Hi Julia community!

I need help on speeding up a function with parallelization. Here’s a MWE.

```
using Distributed; n_cores = 3; addprocs(n_cores)
@everywhere using SharedArrays, BenchmarkTools
M = 10000; N = 10000; k = 2; mu = rand(N, 1)
U1 = SharedArray{Float32}(rand(M, N))
U2 = SharedArray{Float32}(rand(M, N))
idv_d = SharedArray{Float32}(N, M)
d = SharedArray{Float32}(M, 1)
function get_d!(U1, U2, mu, k, d, idv_d)
fill!(idv_d, 0.0)
@inbounds @sync @distributed for j in 1:N
u_1, arg_1 = findmax(@view U1[:, j])
u_2, arg_2 = findmax(@view U2[:, j])
if u_1 >= u_2
idv_d[j, arg_1] = mu[j]
else
idv_d[j, arg_2] = mu[j] ./ k
end
end
@inbounds @sync @distributed for j in 1:M
d[j] = sum(idv_d[:, j])
end
end
@btime get_d!(U1, U2, mu, k, d, idv_d)
```

`M`

and `N`

will be two large numbers (on the order of 10^6), and I intend to run this on clusters so `n_cores`

will be about 50-100. The function calculates aggregate demand given two utility matrices (`U1`

, `U2`

).

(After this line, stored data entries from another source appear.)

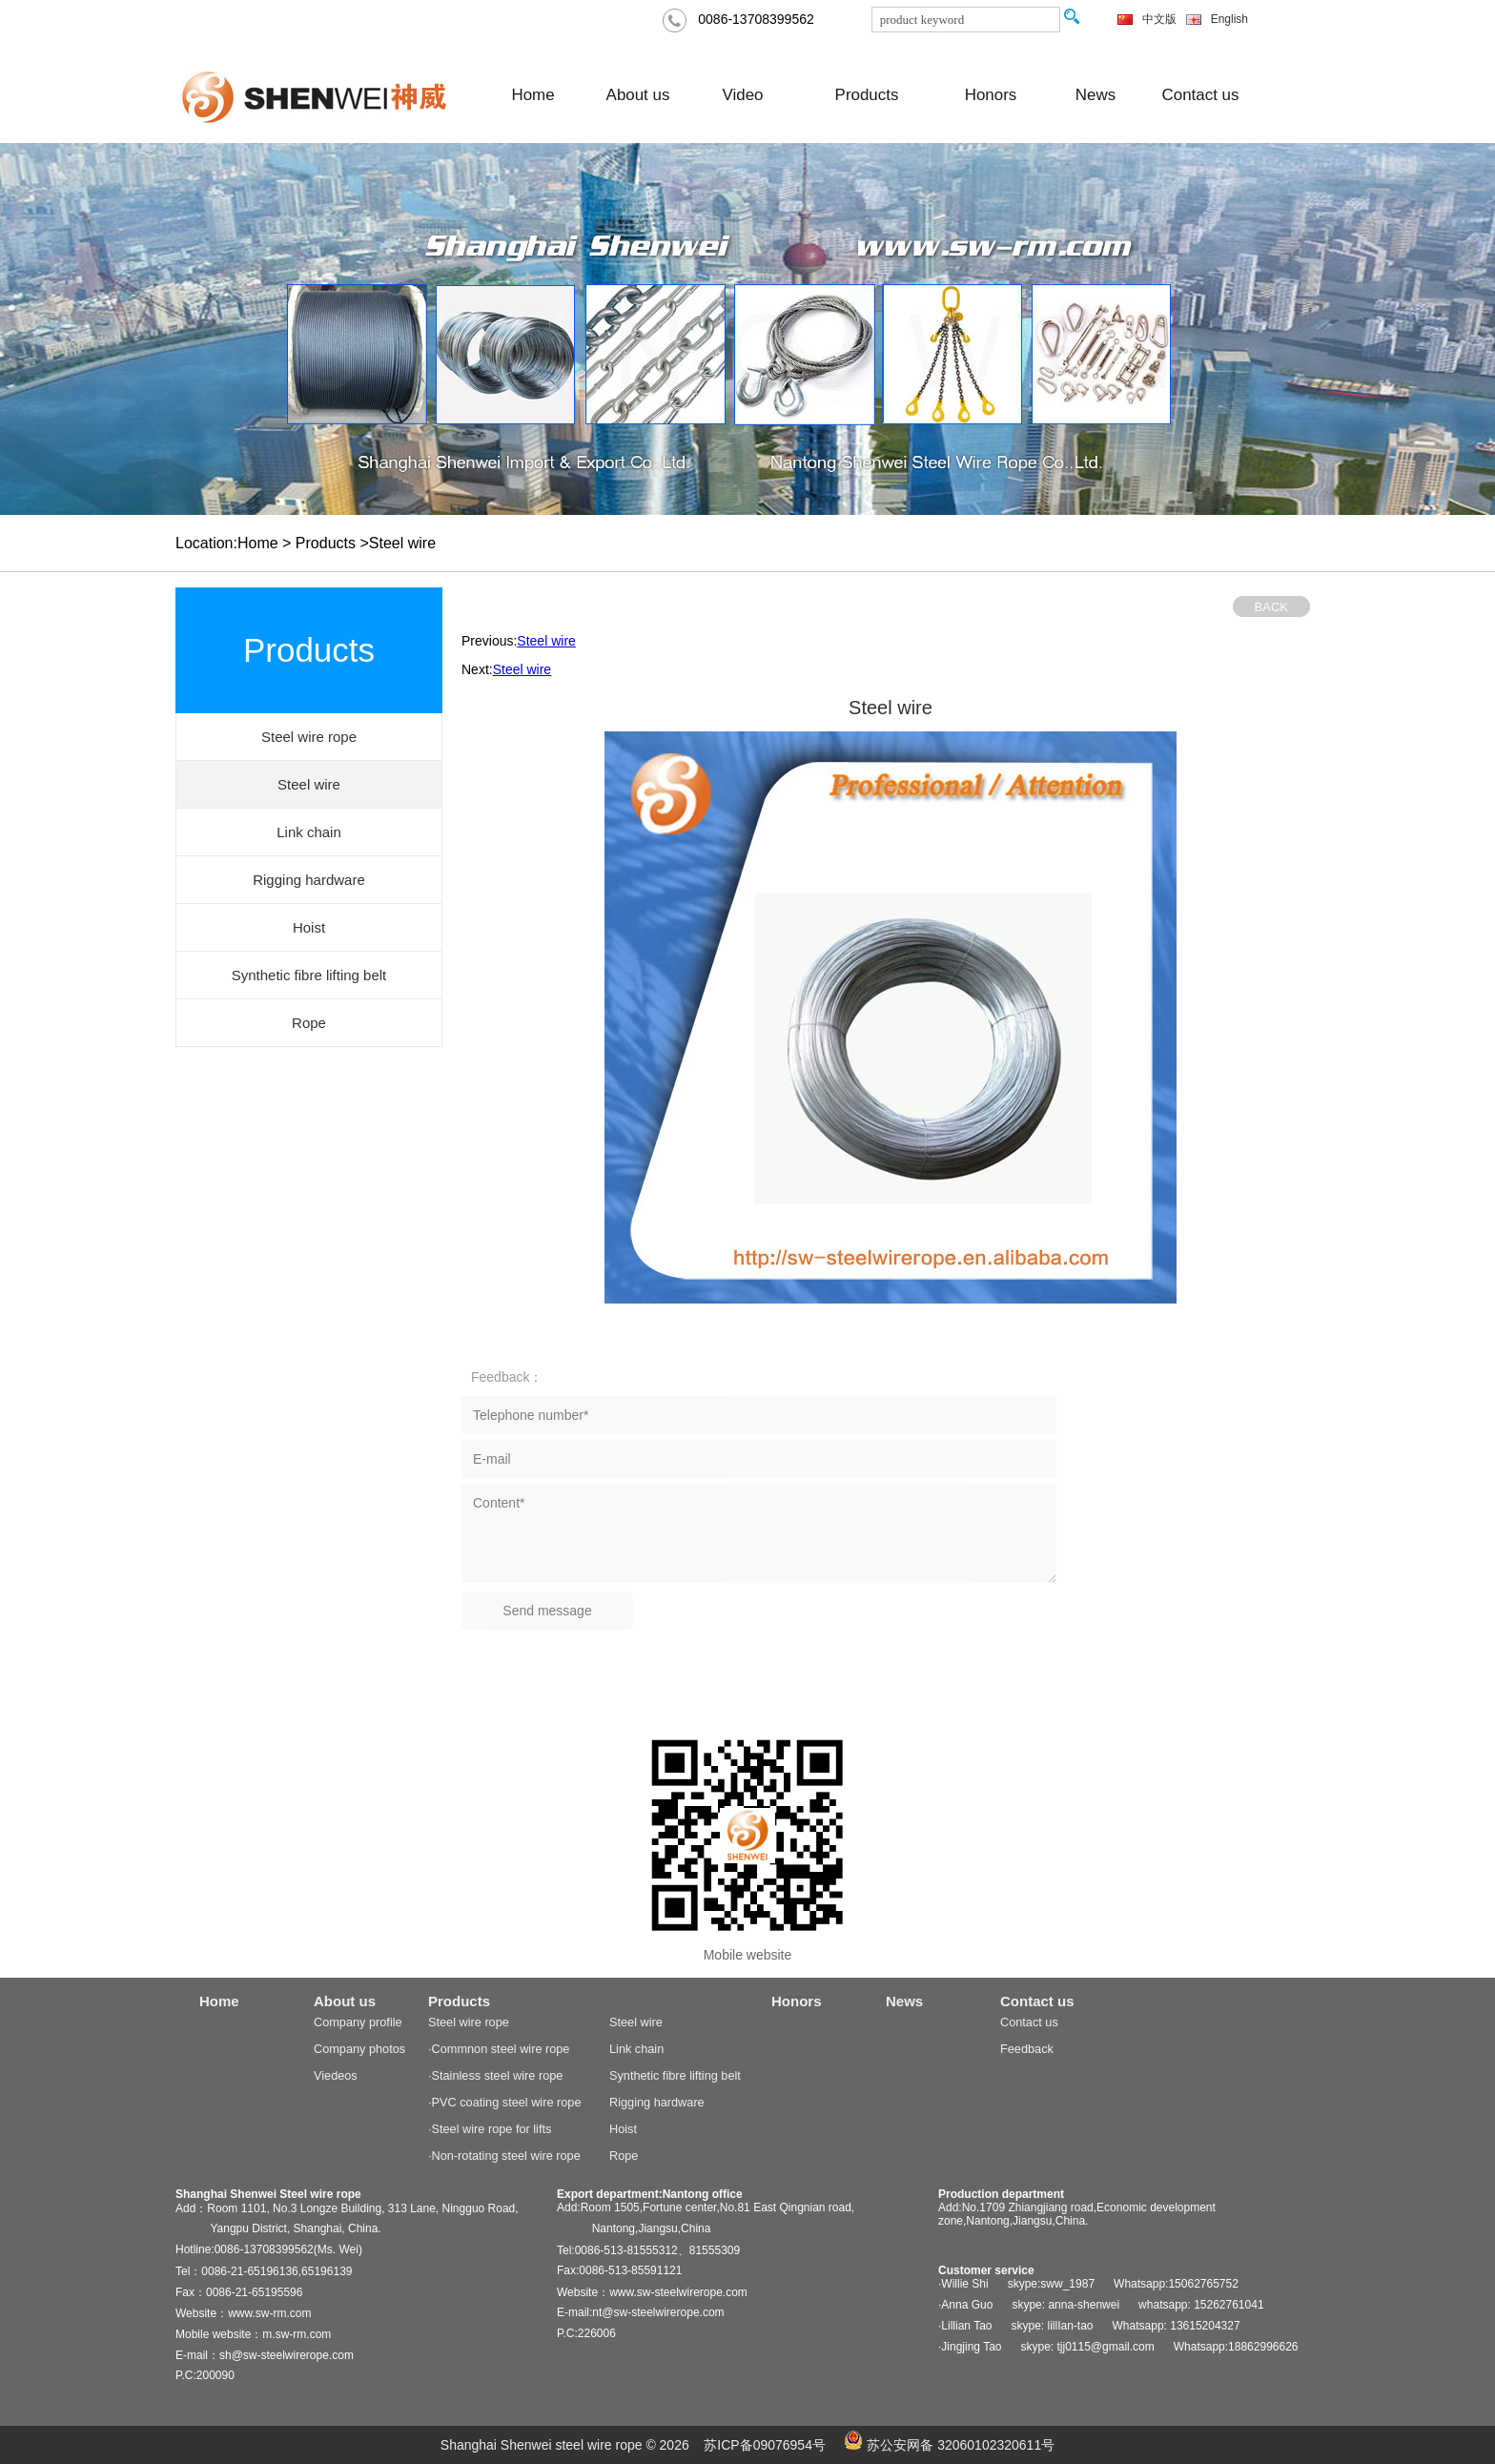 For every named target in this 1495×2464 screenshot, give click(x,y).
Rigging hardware (657, 2102)
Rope (623, 2155)
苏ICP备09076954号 (765, 2445)
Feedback (1027, 2049)
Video (743, 95)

The only output that I’m interested in is `d`

not `idv_d`

, but I don’t see a fast way to get `d`

with parallelization without calculating `idv_d`

first.

I have tried to optimize the code for a while and this is the best I can come up with. I noticed that looping over columns helps a lot. However, I wonder whether I’m leaving some performance on the table. Are there any ways to speed this up? I have no concerns about readability. Would really appreciate any help!